Before I get into my real post, I have a random thought to get out of my head and onto the screen, so bear with me:
The true hallmark of the wacky weather we have been having? I have worn all my headbands – I have never run out of Bondi Bands before. I always need to do running laundry before I run out of headbands. But, with this weather, which is 70 degrees one day and 40 degrees the next, I have found that I have been wearing almost all my running gear. So, I still have running clothes that are weather-appropriate. I haven’t had to wear all my shorts or all my tights…but I have worn all my headbands. So the last two nights I’ve had to dig out headbands from the dirty pile (shhh…) so that I can run.
Okay, now to the real stuff. Warning – the following is not running related. It’s my blog and I’ll write what I want to.
I’ve been finding myself doing a lot of personal reflection these last few weeks. I started working with a mentor earlier this year, partially for career direction/input, and partially to help me through some tough times at work. She has been having me talk through what I enjoy about work, what motivates me personally, and the like. It’s been enlightening, but I still haven’t found the “arrow” that points me to what my perfect job is.
I participated in a webinar a week ago entitled “Finding your best work.” In that webinar, the instructor, Tara Mohr, led us through an exercise that was intended to help us identify the key elements to our happiness. The idea is that through reflecting on the times when we felt most personally satisfied and fulfilled, we could identify the common threads to those experiences that made them so great. It was only an hour, but it was an idea I had never thought about before. What if the things I think that I like to do aren’t really the things that would give me personal satisfaction? What if it’s other elements of those experiences that I need? And what if I could recreate those experiences in my current life?
This motivated me to sign up for weekly inspiration and emails from Tara’s website, and to download her “10 Rules for Brilliant Women Workbook” – I’m only on the first rule, and already it has changed me. (Hopefully for the long-term). Step one is to start to support yourself the way you support those around you, in the way you talk to yourself, the way you are a champion for yourself, etc. It was enlightening. Already this week I have noticed that I tend to “talk down” to myself – and to others. That self-depreciating humor that was funny in high school doesn’t always lead to success in the workplace.
Then last night I watched the Dove video. I watched it and I cried. I won’t lie. It hit me like a ton of bricks. I can be really hard on myself.
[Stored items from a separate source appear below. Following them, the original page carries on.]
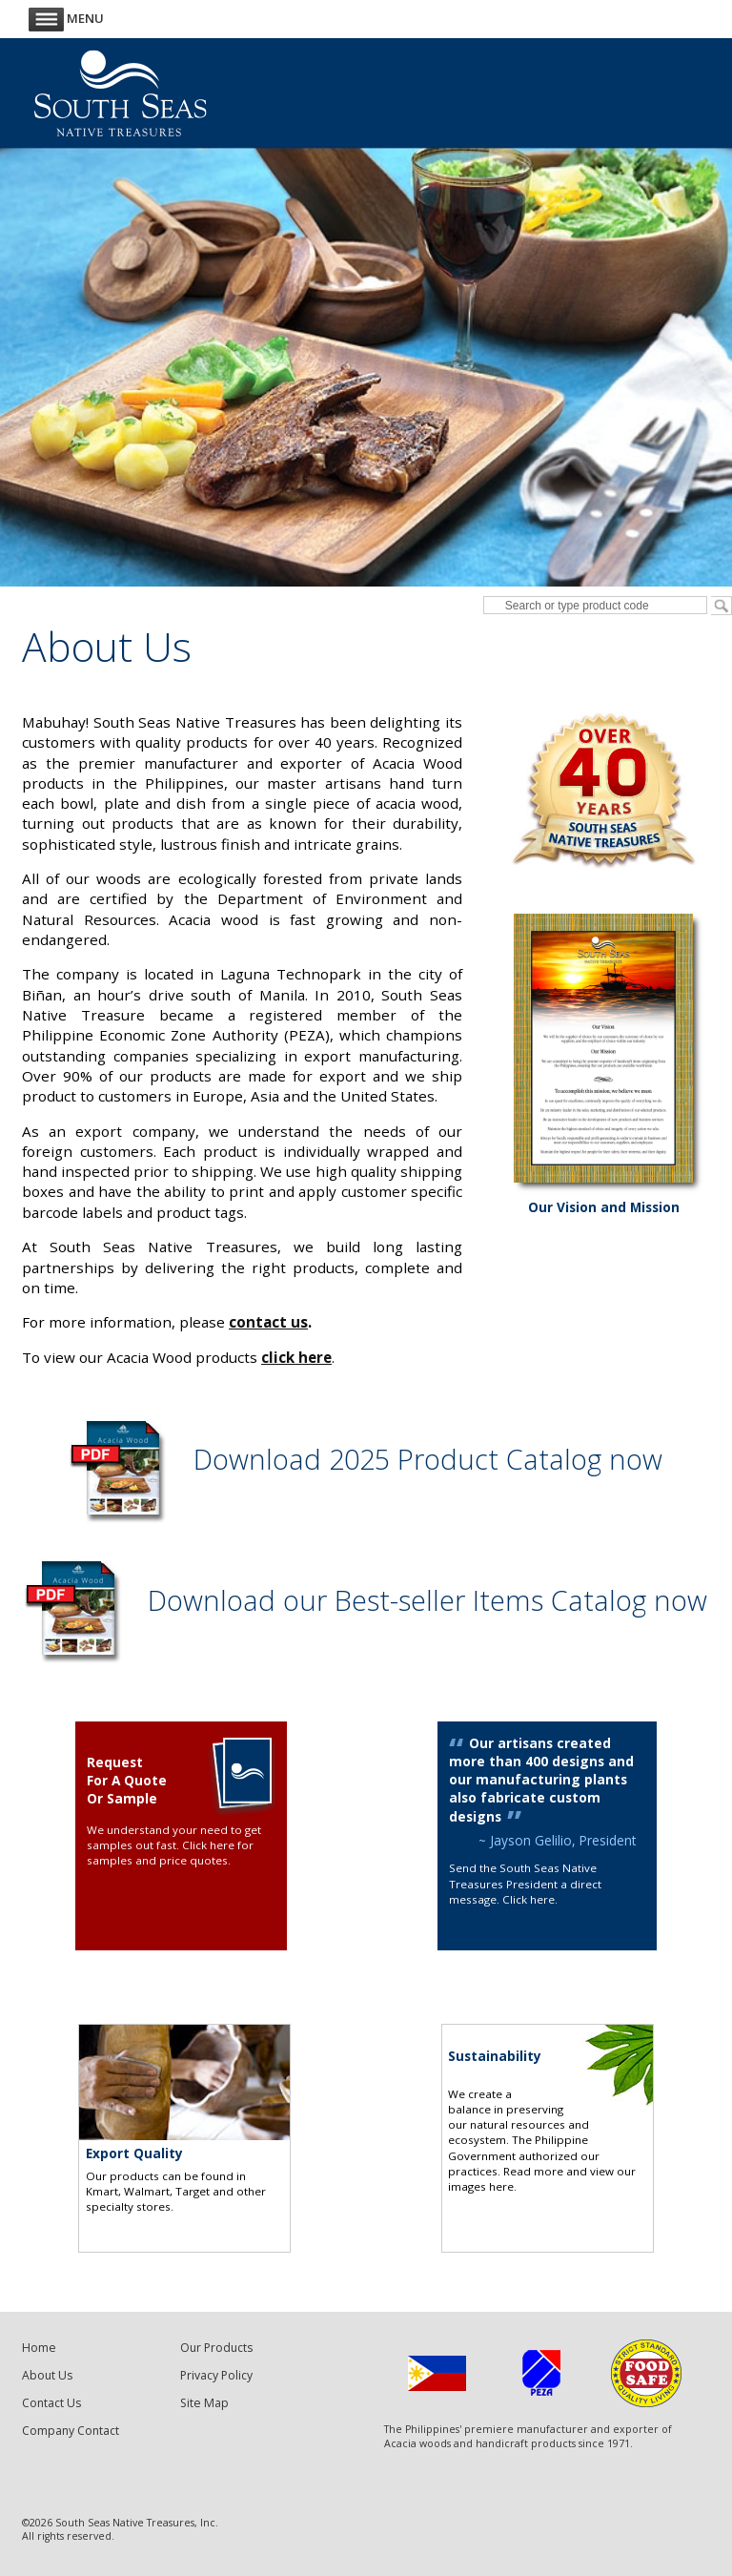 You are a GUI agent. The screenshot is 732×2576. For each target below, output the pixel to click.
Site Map (204, 2403)
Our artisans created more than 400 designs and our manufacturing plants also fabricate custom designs (541, 1779)
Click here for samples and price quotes (170, 1852)
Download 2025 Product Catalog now (427, 1459)
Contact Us (51, 2403)
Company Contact (70, 2430)
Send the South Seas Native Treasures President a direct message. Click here (525, 1883)
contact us (268, 1321)
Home (39, 2347)
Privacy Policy (216, 2375)
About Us (47, 2375)
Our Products (216, 2347)
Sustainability (494, 2056)
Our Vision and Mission (604, 1207)
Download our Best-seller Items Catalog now (428, 1599)
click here (296, 1357)
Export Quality (134, 2153)
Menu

A lot of people seem to think that I am some sort of “super mom” – when in reality, I tend to think that I’m never doing anything right. In fact, I’m constantly looking at others wishing I could be more like them. Whether it’s being a stay at home mom, leading a charitable organization, or something else, I am always thinking I should be doing more.
Step 2 in Tara’s 10 step process is to dream big. What would you do if you had no boundaries? No inhibitions? Nothing holding you back? You’re supposed to write down what your ideal, perfect, can’t-even-start-to-imagine-it work would be.
I haven’t done Step 2 yet. And tonight I think I may have figured out why.
It’s because I’m scared. I’m scared to think about what that ideal would be. I’m scared to put it out there and to think about what it might mean. I’m scared that it might be something so totally different from where I am today that I couldn’t get there even if I tried.
I still don’t think I’m ready to let it be written down, especially not in such a public place.
But I’m starting to dream about what could be – if I only am able to let myself dream…
Maybe in a future post I’ll be able to tell you what that is. But for now, it’s for me. It’s my dream, it’s my vision, and I don’t want to make it public because I know that doing so will make me water it down. I’ve almost typed it a few times and I noticed myself editing it down. I don’t want to do that, I want to let myself fully embrace the dream and let it grow as big as it wants to be.